§ SUPPLIED INFORMATION
•••••
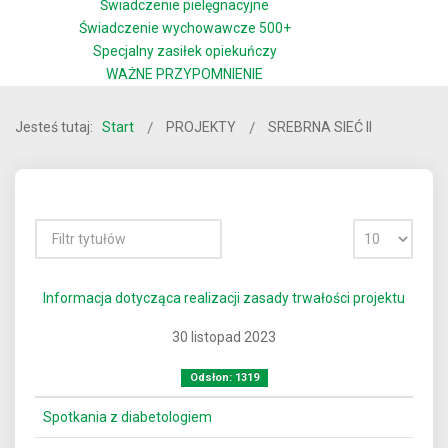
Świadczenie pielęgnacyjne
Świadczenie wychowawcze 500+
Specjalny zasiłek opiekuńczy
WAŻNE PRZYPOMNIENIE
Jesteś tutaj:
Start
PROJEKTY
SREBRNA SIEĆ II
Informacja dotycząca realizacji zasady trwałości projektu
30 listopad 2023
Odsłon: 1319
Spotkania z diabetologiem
•••••
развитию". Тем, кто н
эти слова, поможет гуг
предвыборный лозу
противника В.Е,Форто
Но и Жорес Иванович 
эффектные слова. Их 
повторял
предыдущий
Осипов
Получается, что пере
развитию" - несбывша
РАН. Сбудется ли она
•••••
Write out exactly the lines that fall from the line with "предвыборный лозу" to the line with "РАН. Сбудется ли она" in the records above, keeping both ends.

предвыборный лозу
противника В.Е,Форто
Но и Жорес Иванович 
эффектные слова. Их 
повторял
предыдущий
Осипов
Получается, что пере
развитию" - несбывша
РАН. Сбудется ли она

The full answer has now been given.